Title: Re: The great gun fighters
Post by: MRC on August 31, 2014, 09:11:03 AM
Planning ahead helps too...arrange for the gunfight to be at 50 yards, bring a revolver with a 12" barrel and shoot from a conveniently placed rest would be my advice (unless, of course, a rifle was handy).

Or you could be like Doc Holiday and bring a 12 gauge.
Title: Re: The great gun fighters
Post by: the_skunk on September 03, 2014, 08:15:56 PM
The idea of any forum is to learn from others

I am telling you bothers that these 'Great gunfighters' would never walk int a bar full of 'Crypts', Bloods', or 'Hells Angels'. They would be in the bushes at the leader's house with a Tommy Gun and bushwhack them.  The lesson here is strictly 'Situational awareness', a gun that's dependable, and 'fast into action' (From your pocket to the other guy's face). And what's your biggest danger? Probably 'Road Rage'
Title: Re: The great gun fighters
Post by: tracker on September 03, 2014, 08:30:40 PM
 Different era, different rules, different weapons; Earp, Holiday, and Hays had a lot of situational awareness and didn't sit in the bushes taking potshots and carving notches on their gun handles. This is not a valid comparison of gun fighting skills and instincts if you have read any history; everyone to their own opinion.
Title: Re: The great gun fighters
Post by: backupr9 on September 03, 2014, 09:57:48 PM
Agree with Tracker but there was also a lot of back shooting done in that era also,  my great grandfather, a sheriff in New Mexico was one of those victims.
Title: Re: The great gun fighters
Post by: the_skunk on September 03, 2014, 10:01:42 PM
Different era, different rules, different weapons; Earp, Holiday, and Hays had a lot of situational awareness and didn't sit in the bushes taking potshots and carving notches on their gun handles. This is not a valid comparison of gun fighting skills and instincts if you have read any history; everyone to their own opinion.

I would like to believe that Wyatt went out into the street and 'Pulled his coat to one side and said draw', but the truth is that he would be dead. Wyatt, Doc, etc never let the other guy get their gun out. Not that the heroes killed the other guy, they simply arrested them. You go around shooting people, and their relatives will kill you. You shoot someone in a bar, and their friends will kill you. Even if Doc Holiday was greased lightening, the other guy's brother would just walk up and shoot Doc.

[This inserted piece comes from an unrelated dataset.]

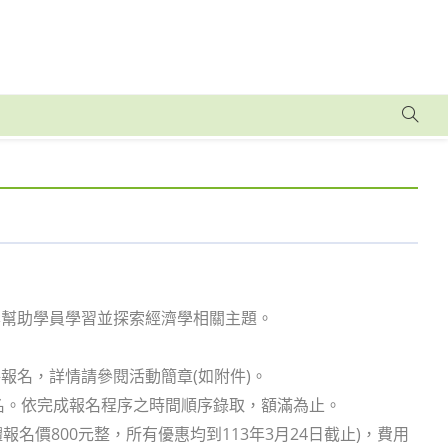
」
案幫助學員學習並探索經濟學相關主題。
路報名，詳情請參閱活動簡章(如附件)。
名。依完成報名程序之時間順序錄取，額滿為止。
體報名價800元整，所有優惠均到113年3月24日截止)，費用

The real bushwackers are the so called Melvin Purvis, and Frank Hammers (Bonnie and Clyde).
Title: Re: The great gun fighters
Post by: tracker on September 03, 2014, 10:09:17 PM

May we politely end this boring and pointless discussion? Be careful out there.
Title: Re: The great gun fighters
Post by: the_skunk on September 03, 2014, 10:14:50 PM
"Dag nab it"

(https://encrypted-tbn0.gstatic.com/images?q=tbn:ANd9GcQEl4GuoIWo6qyRzR_AmJpNehdqJqWJ-hr_1yG40Fix-mL6uhmc)

'Don't get me riled up

Agree with Tracker but there was also a lot of back shooting done in that era also,  my great grandfather, a sheriff in New Mexico was one of those victims.

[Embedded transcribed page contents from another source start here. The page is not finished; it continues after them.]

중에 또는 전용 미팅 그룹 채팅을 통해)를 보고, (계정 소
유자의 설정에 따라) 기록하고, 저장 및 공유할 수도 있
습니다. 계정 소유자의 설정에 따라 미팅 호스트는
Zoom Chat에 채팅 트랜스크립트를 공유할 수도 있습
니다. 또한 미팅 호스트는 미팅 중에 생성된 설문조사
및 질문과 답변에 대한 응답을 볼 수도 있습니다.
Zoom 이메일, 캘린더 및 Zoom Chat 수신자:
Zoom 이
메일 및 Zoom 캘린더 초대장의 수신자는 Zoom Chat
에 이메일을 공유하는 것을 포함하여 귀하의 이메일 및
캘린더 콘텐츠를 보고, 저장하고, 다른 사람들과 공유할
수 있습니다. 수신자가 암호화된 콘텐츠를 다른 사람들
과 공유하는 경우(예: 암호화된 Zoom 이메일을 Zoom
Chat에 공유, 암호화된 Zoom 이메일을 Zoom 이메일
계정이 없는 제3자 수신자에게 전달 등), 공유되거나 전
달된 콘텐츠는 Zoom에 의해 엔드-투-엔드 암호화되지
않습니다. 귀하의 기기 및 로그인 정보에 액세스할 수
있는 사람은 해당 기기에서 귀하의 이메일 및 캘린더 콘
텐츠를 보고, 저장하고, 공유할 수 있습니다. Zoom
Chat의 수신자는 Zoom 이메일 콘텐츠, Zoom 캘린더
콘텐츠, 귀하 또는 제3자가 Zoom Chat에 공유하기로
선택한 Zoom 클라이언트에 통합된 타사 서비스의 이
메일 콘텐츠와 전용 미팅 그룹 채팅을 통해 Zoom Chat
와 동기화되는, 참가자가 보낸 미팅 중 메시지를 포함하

Most of history is written by Hollywood. I am stating common sense. A 12 yr old black ghetto punk, with a $50 twenty two, is more dangerous than most with their $4000 custom 1911s. And as far as 'knowing their guns', forget the FBI, or Massad Aboo, no my friends, look at Johnny Dillinger, or Bonnie and Clyde.

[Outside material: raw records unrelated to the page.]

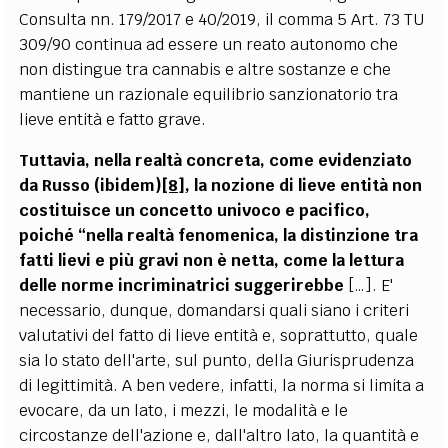
Consulta nn. 179/2017 e 40/2019, il comma 5 Art. 73 TU
309/90 continua ad essere un reato autonomo che
non distingue tra cannabis e altre sostanze e che
mantiene un razionale equilibrio sanzionatorio tra
lieve entità e fatto grave.
Tuttavia, nella realtà concreta, come evidenziato
da Russo (ibidem)
[8]
, la nozione di lieve entità non
costituisce un concetto univoco e pacifico,
poiché “nella realtà fenomenica, la distinzione tra
fatti lievi e più gravi non è netta, come la lettura
delle norme incriminatrici suggerirebbe
[…]. E'
necessario, dunque, domandarsi quali siano i criteri
valutativi del fatto di lieve entità e, soprattutto, quale
sia lo stato dell'arte, sul punto, della Giurisprudenza
di legittimità. A ben vedere, infatti, la norma si limita a
evocare, da un lato, i mezzi, le modalità e le
circostanze dell'azione e, dall'altro lato, la quantità e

The Ghetto Rat just walks up and 'Pops you'.  I ain't a saying that gun fighters didn't exist, but I is a saying that it weren't like in the movies.

Title: Re: The great gun fighters
Post by: backupr9 on September 04, 2014, 09:20:11 AM
My mother, raised also in New Mexico (her grandad was the murdered sheriff) was in downtown on a shopping trip with her mother when she was just a girl.  Two cowboys burst out of a nearby saloon and unlimbered revolvers at each other from about 20 feet...Mom took cover on the running board of a Model T Ford.  The two guys emptied their weapons with no hits, looked at each other, laughed, went back to the saloon to drink some more.  Another western gunfight for the records!